The latest edition of French Magazine L’Esprit du Judo pays a lot of attention to the metal health of the judoka. With various judoka the French reporters guide you through the best mental preparation for our sport of judo. This is how you can win medals. Famous tennis player Martina Navratilova said: “A champion isn’t known by his ability to win when he plays well, but by his ability to win when he plays bad.”

Remarkable is the mental growth of Gévrise Emane during her career. Anthony Diao described her panick attack and how she won world titles and Olympic bronze….afterall.

London, July 31, 2012. Two hours before entering into her second Olympics, Gévrise Emane has a panick attack. How did the French woman managed to deal with this mental situation behind closed doors, and still ended with bronze around her neck? Let’s turn back on one of these endless days when it’s only at nightfall that the sun, at last, starts to rise.
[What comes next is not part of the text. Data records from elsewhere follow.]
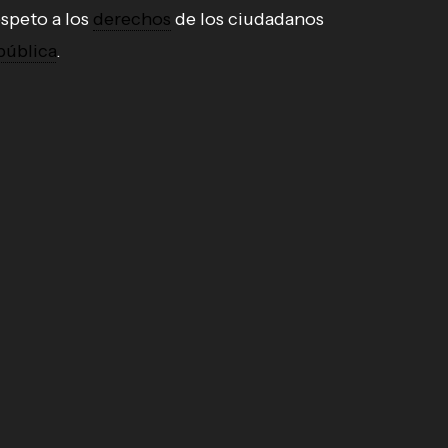
espeto a los
derechos
de los ciudadanos
pública
.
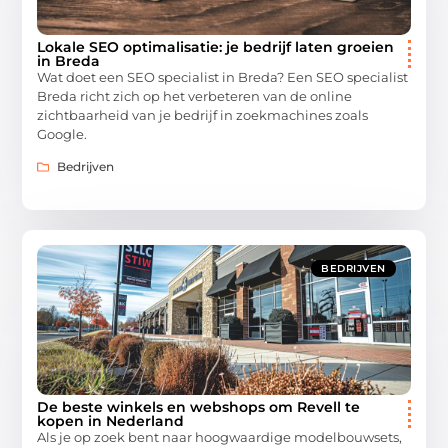
Lokale SEO optimalisatie: je bedrijf laten groeien
in Breda
Wat doet een SEO specialist in Breda? Een SEO specialist
Breda richt zich op het verbeteren van de online
zichtbaarheid van je bedrijf in zoekmachines zoals
Google.
Bedrijven
BEDRIJVEN
De beste winkels en webshops om Revell te
kopen in Nederland
Als je op zoek bent naar hoogwaardige modelbouwsets,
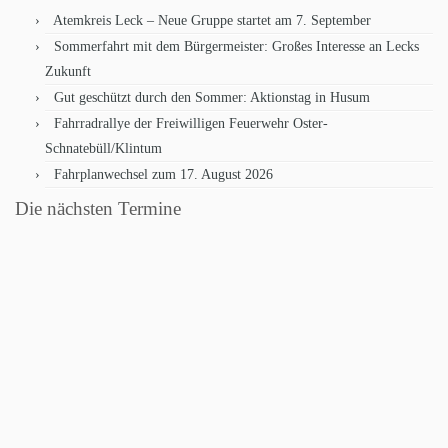
Atemkreis Leck – Neue Gruppe startet am 7. September
Sommerfahrt mit dem Bürgermeister: Großes Interesse an Lecks
Zukunft
Gut geschützt durch den Sommer: Aktionstag in Husum
Fahrradrallye der Freiwilligen Feuerwehr Oster-
Schnatebüll/Klintum
Fahrplanwechsel zum 17. August 2026
Die nächsten Termine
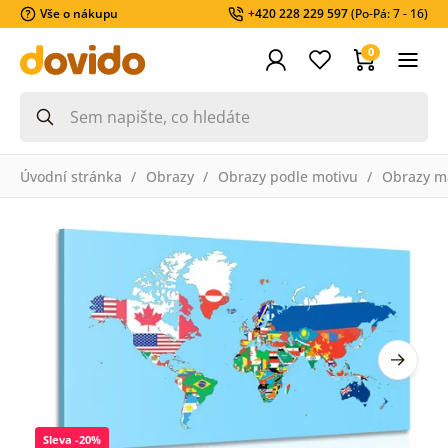
Vše o nákupu
+420 228 229 597
(Po-Pá: 7 - 16)
0
Úvodní stránka
Obrazy
Obrazy podle motivu
Obrazy m
Sleva -20%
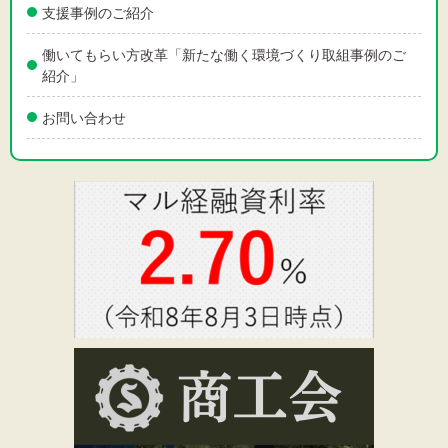
支援事例のご紹介
働いてもらい方改革「新たな働く環境づくり取組事例のご
紹介」
お問い合わせ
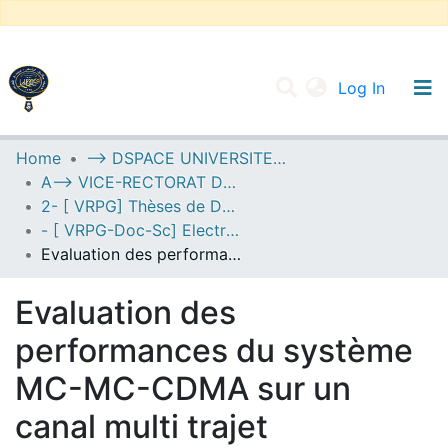
(current
Log In
UNIVERSITY OF D.L SIDI BEL ABBES
Home
--> DSPACE UNIVERSITE DJILALLI LIABES DE SIDI BEL ABBES
A--> VICE-RECTORAT DE LA POST-GRADUATION
Communities & Collections
2- [ VRPG] Thèses de Doctorat en Sciences
All of DSpace
- [ VRPG-Doc-Sc] Electronique --- إلكترونيك
Evaluation des performances du système MC-MC-CDMA sur un canal multi trajet
Statistics
Evaluation des
performances du système
MC-MC-CDMA sur un
canal multi trajet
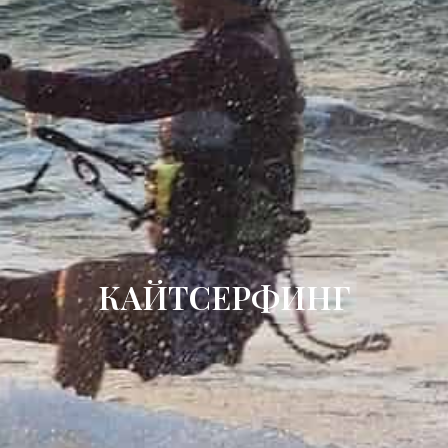
КАЙТСЕРФИНГ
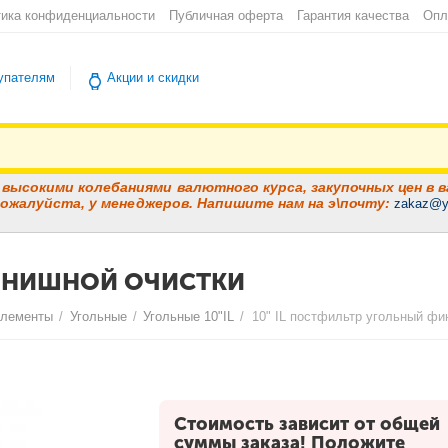
ика конфиденциальности
Публичная оферта
Гарантия качества
Опл
упателям
Акции и скидки
высокими колебаниями валютного курса, закупочных цен в в
ожалуйста, у менеджеров. Напишите нам на э\почту:
zakaz@y
ФИНИШНОЙ ОЧИСТКИ
элементы
/
Угольные
/
Угольные 10"IL
/
10" IL постфильтр угольный фи
Стоимость зависит от общей
суммы заказа! Положите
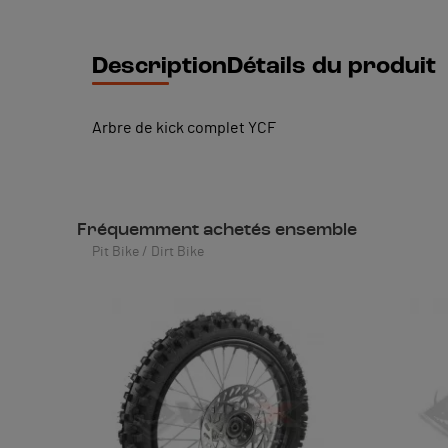
Description
Détails du produit
Arbre de kick complet YCF
Fréquemment achetés ensemble
Pit Bike / Dirt Bike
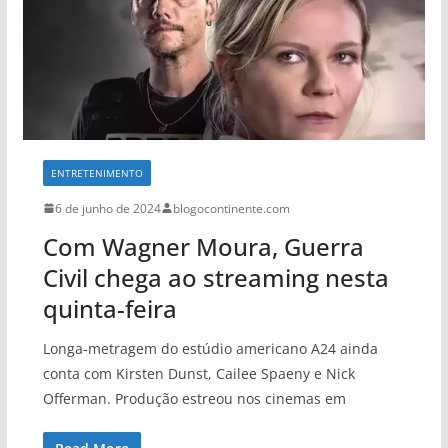
ENTRETENIMENTO
6 de junho de 2024
blogocontinente.com
Com Wagner Moura, Guerra
Civil chega ao streaming nesta
quinta-feira
Longa-metragem do estúdio americano A24 ainda
conta com Kirsten Dunst, Cailee Spaeny e Nick
Offerman. Produção estreou nos cinemas em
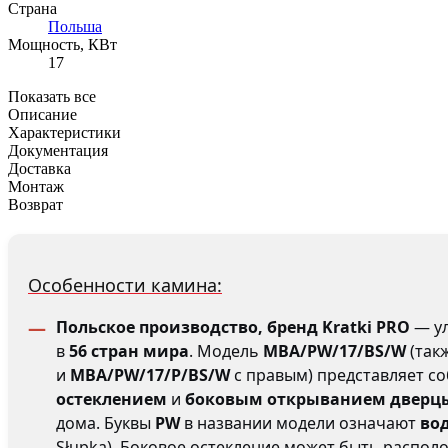
Страна
Польша
Мощность, КВт
17
Показать все
Описание
Характеристики
Документация
Доставка
Монтаж
Возврат
Особенности камина:
Польское производство, бренд Kratki PRO
— ул
в
56 стран мира
. Модель
MBA/PW/17/BS/W
(так
и
MBA/PW/17/P/BS/W
с правым) представляет с
остеклением
и
боковым открыванием дверц
дома. Буквы
PW
в названии модели означают
во
Słupka). Боковое остекление может быть распо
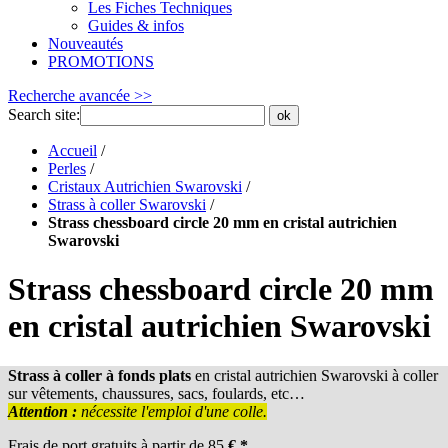
Les Fiches Techniques
Guides & infos
Nouveautés
PROMOTIONS
Recherche avancée >>
Search site:
ok
Accueil
/
Perles
/
Cristaux Autrichien Swarovski
/
Strass à coller Swarovski
/
Strass chessboard circle 20 mm en cristal autrichien
Swarovski
Strass chessboard circle 20 mm
en cristal autrichien Swarovski
Strass à coller à fonds plats
en cristal autrichien Swarovski à coller
sur vêtements, chaussures, sacs, foulards, etc…
Attention :
nécessite l'emploi d'une colle.
Frais de port gratuits à partir de 85
€ *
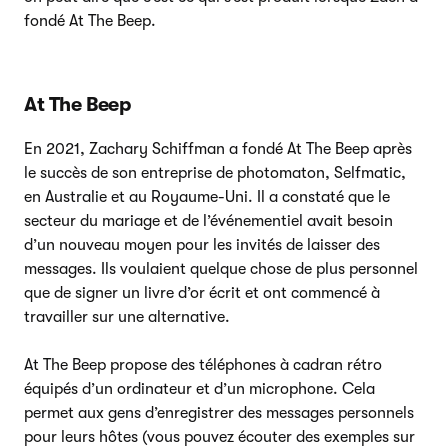
fondé At The Beep.
At The Beep
En 2021, Zachary Schiffman a fondé At The Beep après
le succès de son entreprise de photomaton, Selfmatic,
en Australie et au Royaume-Uni. Il a constaté que le
secteur du mariage et de l’événementiel avait besoin
d’un nouveau moyen pour les invités de laisser des
messages. Ils voulaient quelque chose de plus personnel
que de signer un livre d’or écrit et ont commencé à
travailler sur une alternative.
At The Beep propose des téléphones à cadran rétro
équipés d’un ordinateur et d’un microphone. Cela
permet aux gens d’enregistrer des messages personnels
pour leurs hôtes (vous pouvez écouter des exemples sur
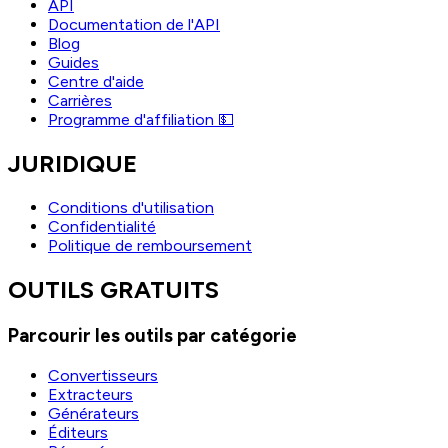
API
Documentation de l'API
Blog
Guides
Centre d'aide
Carrières
Programme d'affiliation 💵
JURIDIQUE
Conditions d'utilisation
Confidentialité
Politique de remboursement
OUTILS GRATUITS
Parcourir les outils par catégorie
Convertisseurs
Extracteurs
Générateurs
Éditeurs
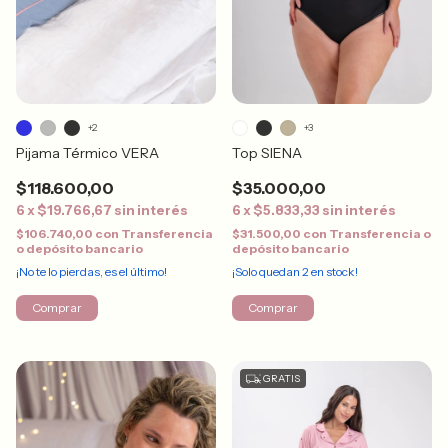
+2
+3
Pijama Térmico VERA
Top SIENA
$118.600,00
$35.000,00
6
x
$19.766,67
sin interés
6
x
$5.833,33
sin interés
$106.740,00
con
Transferencia
$31.500,00
con
Transferencia o
o depósito bancario
depósito bancario
¡No te lo pierdas, es el último!
¡Solo quedan
2
en stock!
Comprar
Comprar
GRATIS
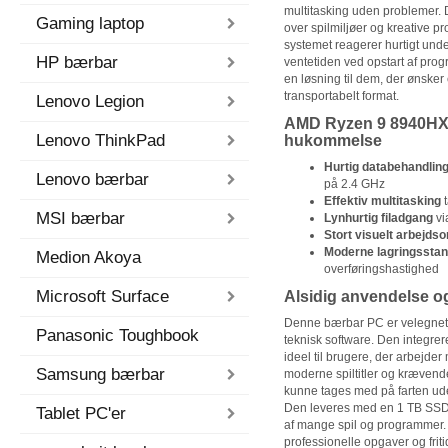
multitasking uden problemer. 
Gaming laptop
over spilmiljøer og kreative p
systemet reagerer hurtigt und
HP bærbar
ventetiden ved opstart af prog
en løsning til dem, der ønsker
transportabelt format.
Lenovo Legion
AMD Ryzen 9 8940HX
Lenovo ThinkPad
hukommelse
Hurtig databehandlin
Lenovo bærbar
på 2.4 GHz
Effektiv multitasking
t
MSI bærbar
Lynhurtig filadgang
vi
Stort visuelt arbejds
Moderne lagringssta
Medion Akoya
overføringshastighed
Microsoft Surface
Alsidig anvendelse og
Denne bærbar PC er velegnet 
Panasonic Toughbook
teknisk software. Den integre
ideel til brugere, der arbejder
Samsung bærbar
moderne spiltitler og krævende
kunne tages med på farten u
Den leveres med en 1 TB SSD, hv
Tablet PC'er
af mange spil og programmer. S
professionelle opgaver og friti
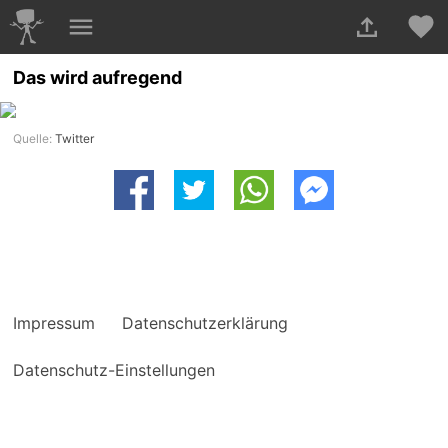
Das wird aufregend
Quelle:
Twitter
Impressum
Datenschutzerklärung
Datenschutz-Einstellungen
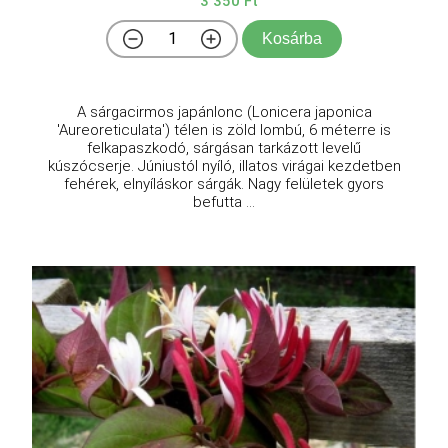
3 350 Ft
Kosárba
A sárgacirmos japánlonc (Lonicera japonica
'Aureoreticulata') télen is zöld lombú, 6 méterre is
felkapaszkodó, sárgásan tarkázott levelű
kúszócserje. Júniustól nyíló, illatos virágai kezdetben
fehérek, elnyíláskor sárgák. Nagy felületek gyors
befutta ...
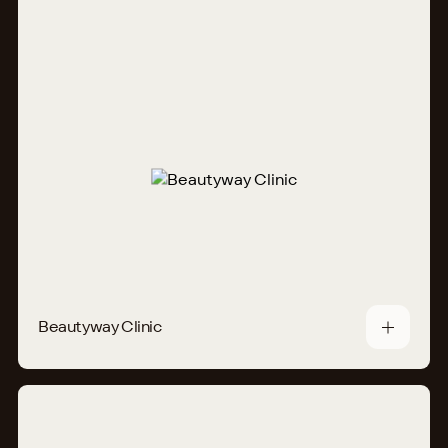
Beautyway Clinic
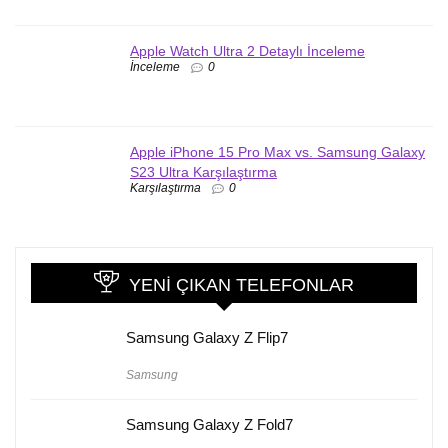
Apple Watch Ultra 2 Detaylı İnceleme
İnceleme
0
Apple iPhone 15 Pro Max vs. Samsung Galaxy
S23 Ultra Karşılaştırma
Karşılaştırma
0
YENI ÇIKAN TELEFONLAR
Samsung Galaxy Z Flip7
Samsung
Samsung Galaxy Z Fold7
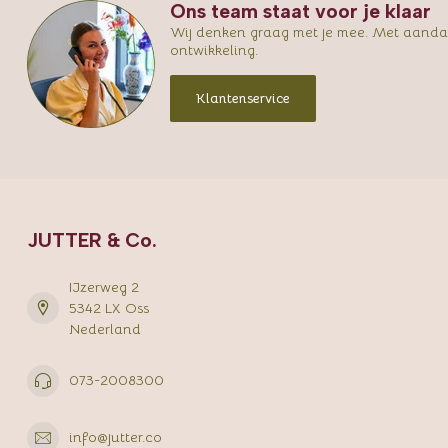
Ons team staat voor je klaar
Wij denken graag met je mee. Met aandac
ontwikkeling.
Klantenservice
JUTTER & Co.
IJzerweg 2
5342 LX Oss
Nederland
073-2008300
info@jutter.co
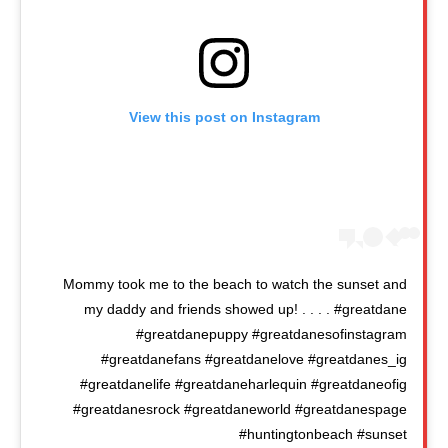
View this post on Instagram
Mommy took me to the beach to watch the sunset and
my daddy and friends showed up! . . . . #greatdane
#greatdanepuppy #greatdanesofinstagram
#greatdanefans #greatdanelove #greatdanes_ig
#greatdanelife #greatdaneharlequin #greatdaneofig
#greatdanesrock #greatdaneworld #greatdanespage
#huntingtonbeach #sunset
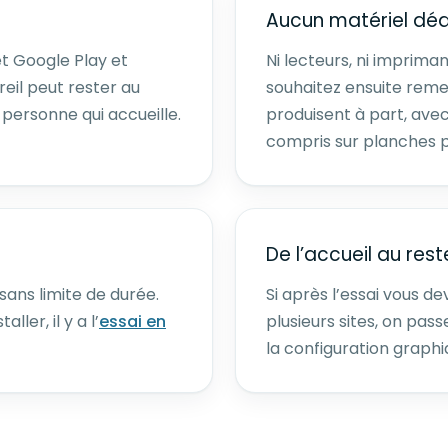
Aucun matériel déd
et Google Play et
Ni lecteurs, ni imprim
eil peut rester au
souhaitez ensuite remet
 personne qui accueille.
produisent à part, ave
compris sur planches 
De l’accueil au rest
 sans limite de durée.
Si après l’essai vous d
ler, il y a l’
essai en
plusieurs sites, on pas
la configuration graphiq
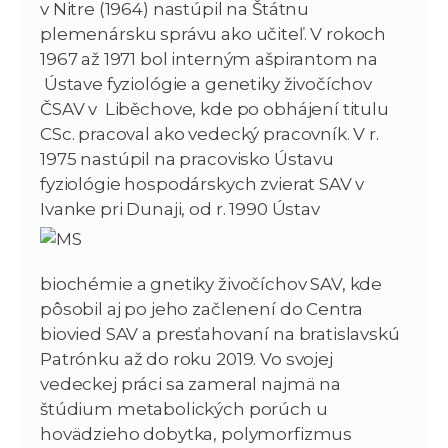
v Nitre (1964) nastúpil na Štátnu
plemenársku správu ako učiteľ. V rokoch
1967 až 1971 bol interným ašpirantom na
Ústave fyziológie a genetiky živočíchov
ČSAV v Liběchove, kde po obhájení titulu
CSc. pracoval ako vedecký pracovník. V r.
1975 nastúpil na pracovisko Ústavu
fyziológie hospodárskych zvierat SAV v
Ivanke pri Dunaji, od r.
1990 Ústav
biochémie a gnetiky živočíchov SAV, kde
pôsobil aj po jeho začlenení do Centra
biovied SAV a presťahovaní na bratislavskú
Patrónku až do roku 2019. Vo svojej
vedeckej práci sa zameral najmä na
štúdium metabolických porúch u
hovädzieho dobytka, polymorfizmus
When her thick-hemmed socks enter the London ExCeL Arena tatami at dawn on this last Tuesday of July 2012, Gévrise Emane is a kind of U63kg version of Serena Williams. Reigning World and double European champion, double winner of Paris Grand Slam, her 44 winnings over 45 matches during her last ten international and team competitions gives her a much bigger aura than her one meter sixty two height. Clarisse Agbegnenou, her ten-years-younger-promising national rival, didn’t cut the weight in January for the Almaty Masters and got conveniently suspended by the French Federation – seven years and four World titles later, the young talent had done more than catching up with her.

Back to London, that morning. On the way to the stadium, Marie-Josée Emane had already warned Christian Chaumont of her older sister’s burst of stress. The Levallois SC coach hence repeated to “Gev’” she had “nothing to prove”, that this competition was “just one more competition” and that, at worst, she could trust the “tough physical preparation done together”… Despite this, tears spurted out. But if there is one lesson Gévrise learned from Beijing, it is from the mistake she made that day. When she believed that she could bear alone such emotional charge, which fell again on her shoulders like a three hundred kilos piano. So she crosses the mat and goes to find Martine Dupond: “Martine, I feel bad. I need you.”

That London’s epic? Five fights, one hansokumake, four golden scores, zero impact and flags rising up her way three times out of four. A staff and family overwhelming support, too. Happiness? “No. A major relief to have finally finished it” she laughs, proving wrong those who labelled her the “either first, either first round” girl, since she had moved down to the U63kg category. This time Gévrise went all the way to the end, yes, but to the end of herself… “Each one moves on with oneself”, philosophizes that champion who, in the next Olympiad, achieved to win both the European and the World title again in her former category of the U70kg. “It’s in Astana '15 then in Rio '16 that finally I felt in peace. My only Olympic medal isn’t of the metal I expected but, deep inside, I know it’s right price. This bronze medal, trust me, is worth its weight in gold”.

The whole article can be seen online in L’Esprit du Judo.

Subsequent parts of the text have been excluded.